On another note, are there separate floating-point execution units supporting the various SSE or MMX instructions ? Or are the same execution units with those used for the regular FP instructions ? As far as I can tell, Nehalem cores have 5 exec. unit 2 of which can carry out double-precistion FP calculation + a 3rd unit doing FPshuffles, correct ?
What is the "thoretical" Maximuym FLOPS performance of a Nehalem CORE running at 2.8GHz (no turbo) ?
Thanks for any info on these......
Each core has its own execution units as you can find out from that article. Also, you may want to read more in Software
Intel 64 and IA-32 Architectures Optimization Reference Manual at http://www.intel.com/products/processor/manuals/
Regarding flops.2.8GHZ with 4 corescan support 90GFLOPS
I was wondering what would be the rate of floating-point ops / sec for a Nehalem core. From their h/w docs it appears that each core has 6 execution units from which only 2 can carry out FP arithmetic ops (the 3rd one can do FP shuffle and the other 3 are for mem access). For the FLOPS (FP ops / sec) I cannot see how this can be > 3 / cycle.
If you take a look at :
http://www.intel.com/products/processor/manuals/ the "Intel 64 and IA-32 Architectures Optimization Reference Manual " (pp.2.21 2.2 INTEL MICROARCHITECTURE (NEHALEM)) or presentations at IDF Aug. 2008 you can see that all micro-ops are routed via 6 ports to the execution units 2 (or 3 with abuse of logic) can deliver FP results and quoting pp 2.23
" The scheduler (or reservation station) can dispatch up to six micro-ops in one cycle
through six issue ports (five issue ports are shown in Figure 2-5; store operation
involves separate ports for store address and store data but is depicted as one in the
The out-of-order engine has many execution units that are arranged in three execu-
tion clusters shown in Figure 2-5. It can retire four micro-ops in one cycle, same as
See then p 2.26 where the FP unis can indeed retire 1 op / cycle ("latency =1") but with 3 FP unis the best you can do is to retire 3 FPops/cycle or 3 X ClockHz. In the 2.8GHz case I can see
3x2.8GHz = 8.4Gflops/sec
ONLY if there are MORE units than those shown which can carry out FP arithmetic I can justify a number > 8.4Gflops/sec / core.
That is why I posed the question if the varios SIMD or XMM instructions utilize different FP units from those in the main core pipelines.

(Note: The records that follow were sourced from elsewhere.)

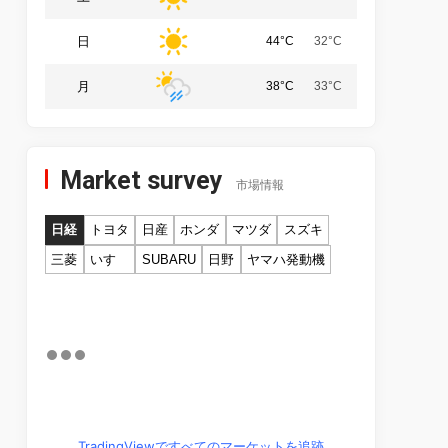
日
44°C
32°C
月
38°C
33°C
Market survey
市場情報
日経
トヨタ
日産
ホンダ
マツダ
スズキ
三菱
いすゞ
SUBARU
日野
ヤマハ発動機
TradingViewですべてのマーケットを追跡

thanks for replying to my comment.....
You are absolutely right Core i7 can retire 4 instructutions/cycle. Regarding your calculations:
3x2.8GHz = 8.4Gflops/sec
you need to multiply this number with SIMD Width ie. 4 FP (32bit) per cycles. Secondly, you are also missing number of cores in the system as COREi-7 is not a single core machine as far as i know.

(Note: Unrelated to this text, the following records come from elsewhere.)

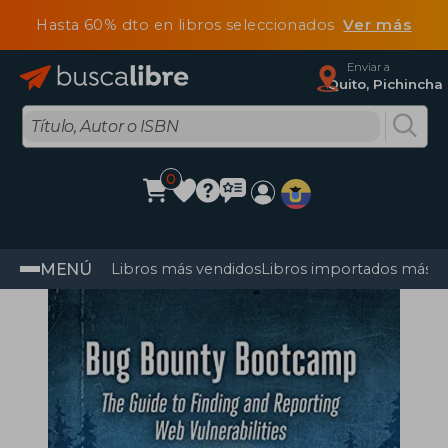
Hasta 60% dto en libros seleccionados
Ver más
Enviar a
Quito, Pichincha
0
MENÚ
Libros más vendidos
Libros importados más v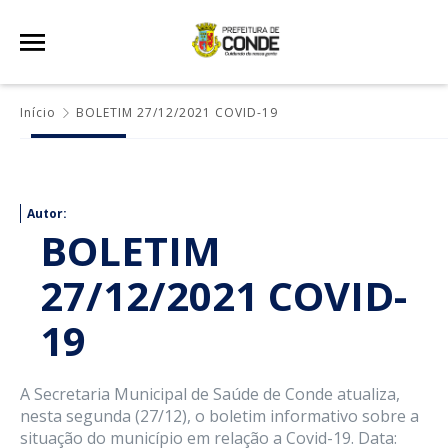
Início
BOLETIM 27/12/2021 COVID-19
Autor:
BOLETIM
27/12/2021 COVID-
19
A Secretaria Municipal de Saúde de Conde atualiza,
nesta segunda (27/12), o boletim informativo sobre a
situação do município em relação a Covid-19. Data:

Assuming theoreticaly you are doing three 32 bit floating point instructions on three different execution engines then GFLOPS are:
3x2.8ghz x 4 (SIMD WIDTH) x 4 (number of cores) = 134GFLOPS
My above caluclations (previous reply) were based on 2 execution engines.
I am trying to udnerstand about the "you need to multiply this number with SIMD Width ie. 4 FP (32bit) per cycles."
Can you explain this a little more to me or point to documentation that explains it?
This is how I see the 4 SP ops / FP UNIT (ai, bi. ci 32-bit SP numbers)
c1= a1 FPa b1
c2= a2 FPa b2
c3= a3 FPa b3
c4= a4 FPa b4
where FPa is an operation which is applied in SIMD fashion to 4 different pairs of operands but
this implies 4 separate FP ALU units capable of delivering 4 (pipelined) results every clock.
For this to work this means that the 2 FP units (via Port 0 and Port1) are really 8 separete SP ALUs ? Can I also asssume that these eight units can writeback 8 operands / clock cycle ?
So the 2 FP ops retiring / cycle <=> 8 date results produced / cycle?
If this is indeed the case it is nowever stated clearly that there are really 4 FP ALUS per FP unit. Or I just missed it ....
thanks for the reply ...
H Tim, so we can say then that there are indeed 4 32-b FP ALUs per FP capable port (or their equivalent). One could execute the same OP on quadtruple operands in a vector/pipelined fashion which means 1 result (vs 4) produced / clock.
When the manual says that Nehalem can retire 4 micro-ops / cycle, this includes two 4-way SP or two 2-way DP SIMD ones, right?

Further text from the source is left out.